Buckhannon man pleads guilty to third-degree sexual assault

BUCKHANNNON – A Buckhannon man faces a potential sentence of several years in jail after pleading guilty to sexual assault in the third degree in Upshur County Circuit Court Wednesday.

Minter W. Humphrey, 57, pleaded guilty via an information to the charge in connection with an incident that occurred with a 13-year-old girl in 2019.

The plea agreement with Upshur County Prosecuting Attorney Bryan Hinkle also requires Humphrey to register as a sex offender for the rest of his life and could include extended supervision for up to 50 years. Pleading guilty via an information means Humphrey waived his right for a 16-member grand jury to hear his case.

Humphrey was released on bond but had to report to the parole office immediately to set up a pre-sentence investigation, and he will have to undergo a sex offender evaluation. His sentencing date is set for 3 p.m. Nov. 10.

Twenty-Sixth Judicial Circuit Court Judge Jacob Reger asked Humphrey to describe his crimes, and Humphrey admitted to being in the victim’s bedroom, where he engaged in a sexual act with the victim, a relative, who he knew was under 16 years of age.

Hinkle noted that the plea agreement spares the teenage victim from having to testify.

According to state code, sexual assault in the third degree is when a person “engages in sexual intercourse or sexual intrusion with another person who is mentally defective or mentally incapacitated,” or when a person “being 16 years old or more, engages in sexual intercourse or sexual intrusion with another person who is less than 16 years old and who is at least four years younger than the defendant.”

The original story about Humphrey’s arrest can be found here.

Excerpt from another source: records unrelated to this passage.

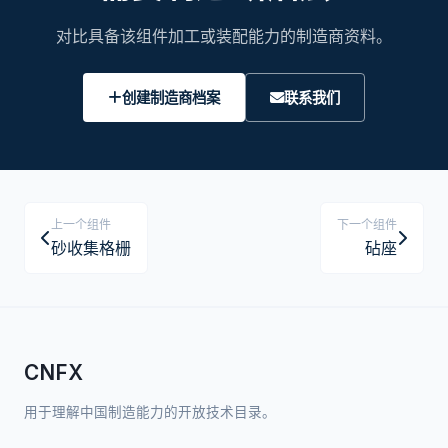
对比具备该组件加工或装配能力的制造商资料。
创建制造商档案
联系我们
上一个组件
下一个组件
砂收集格栅
砧座
CNFX
用于理解中国制造能力的开放技术目录。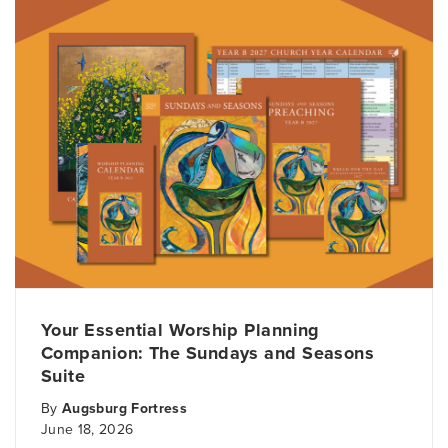
Your Essential Worship Planning
Companion: The Sundays and Seasons
Suite
By
Augsburg Fortress
June 18, 2026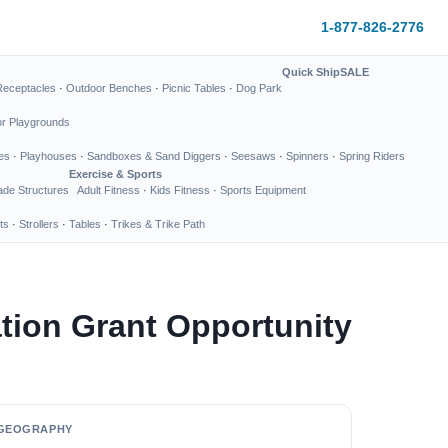
1-877-826-2776
Quick Ship
SALE
Receptacles
·
Outdoor Benches
·
Picnic Tables
·
Dog Park
or Playgrounds
es
·
Playhouses
·
Sandboxes & Sand Diggers
·
Seesaws
·
Spinners
·
Spring Riders
Exercise & Sports
de Structures
Adult Fitness
·
Kids Fitness
·
Sports Equipment
ts
·
Strollers
·
Tables
·
Trikes & Trike Path
tion Grant Opportunity
GEOGRAPHY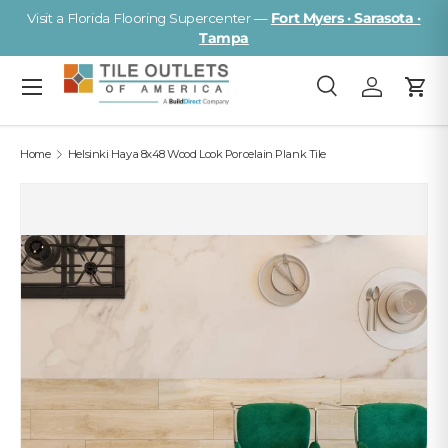
Visit a Florida Flooring Supercenter —
Fort Myers · Sarasota ·
Skip to content
Tampa
Menu
Search
Log in
Cart
Search
Search
Home
Helsinki Haya 8x48 Wood Look Porcelain Plank Tile
Image 2 is now available in gallery view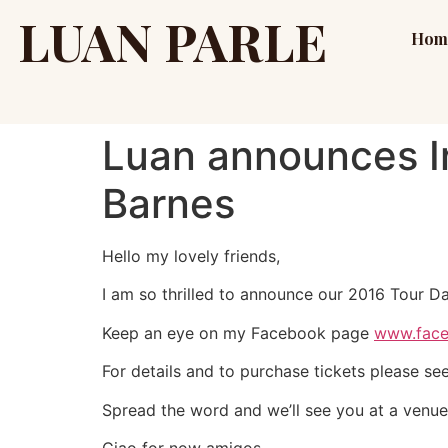
LUAN PARLE
Hom
Luan announces Ir
Barnes
Hello my lovely friends,
I am so thrilled to announce our 2016 Tour Da
Keep an eye on my Facebook page
www.face
For details and to purchase tickets please se
Spread the word and we’ll see you at a venue
Ciao for now amigos,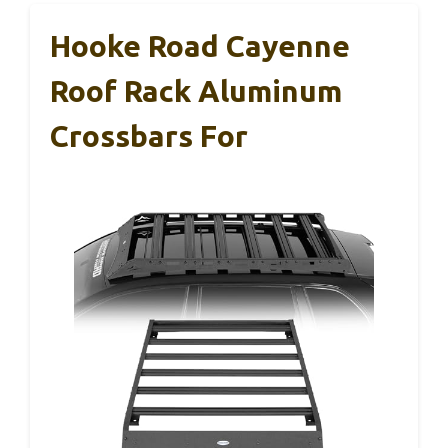
Hooke Road Cayenne
Roof Rack Aluminum
Crossbars For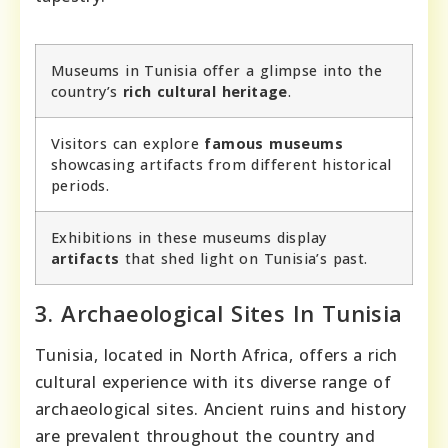
Museums in Tunisia offer a glimpse into the
country’s
rich cultural heritage
.
Visitors can explore
famous museums
showcasing artifacts from different historical
periods.
Exhibitions in these museums display
artifacts
that shed light on Tunisia’s past.
3. Archaeological Sites In Tunisia
Tunisia, located in North Africa, offers a rich
cultural experience with its diverse range of
archaeological sites. Ancient ruins and history
are prevalent throughout the country and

In other unrelated court news, Joseph Ryan Tomasula, 20, pled guilty to fleeing with reckless indifference in reference to an incident that occurred in 2020.

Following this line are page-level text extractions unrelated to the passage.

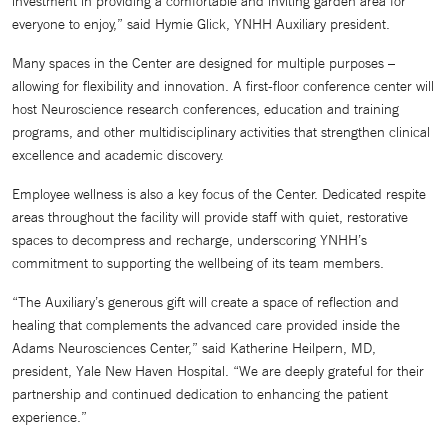
investment in providing a comfortable and inviting garden area for
everyone to enjoy,” said Hymie Glick, YNHH Auxiliary president.
Many spaces in the Center are designed for multiple purposes –
allowing for flexibility and innovation. A first-floor conference center will
host Neuroscience research conferences, education and training
programs, and other multidisciplinary activities that strengthen clinical
excellence and academic discovery.
Employee wellness is also a key focus of the Center. Dedicated respite
areas throughout the facility will provide staff with quiet, restorative
spaces to decompress and recharge, underscoring YNHH’s
commitment to supporting the wellbeing of its team members.
“The Auxiliary’s generous gift will create a space of reflection and
healing that complements the advanced care provided inside the
Adams Neurosciences Center,” said Katherine Heilpern, MD,
president, Yale New Haven Hospital. “We are deeply grateful for their
partnership and continued dedication to enhancing the patient
experience.”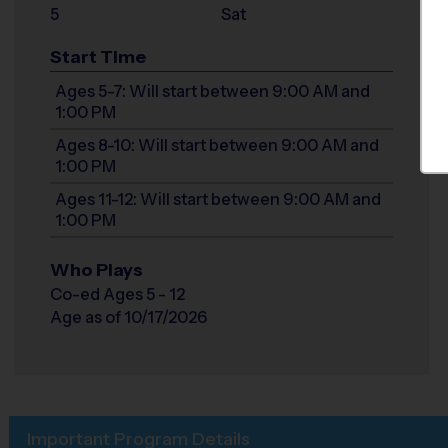
5
Sat
Start Time
Ages 5-7: Will start between 9:00 AM and
1:00 PM
Ages 8-10: Will start between 9:00 AM and
1:00 PM
Ages 11-12: Will start between 9:00 AM and
1:00 PM
Who Plays
Co-ed Ages 5 - 12
Age as of 10/17/2026
Important Program Details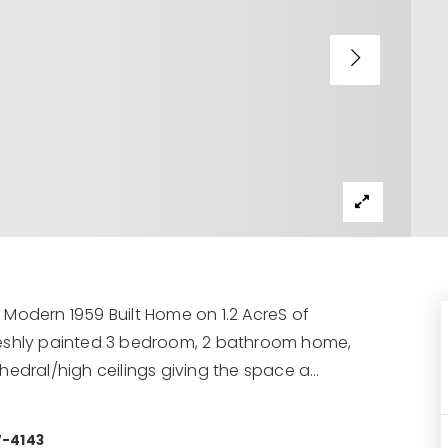
Modern 1959 Built Home on 1.2 AcreS of
e freshly painted 3 bedroom, 2 bathroom home,
hedral/high ceilings giving the space a
…
7-4143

The plea agreement states that once Tomasula successfully completes deferred adjudication, the charge will be lessened to reckless driving. Failure to do so could result in a sentence up to five years in the penitentiary.

Reger told Tomasula he would essentially be on probation and any traffic violations would also violate the deferred adjudication.

Tomasula said he was driving down Route 33 at a high rate of speed, approximately 130 mph, when he drove past a patrolling officer’s vehicle. The officer initiated his traffic lights and Tomasula did not pull over. He said he pulled onto Brushy Fork Road, where he lost the officer, but later turned himself in the same day.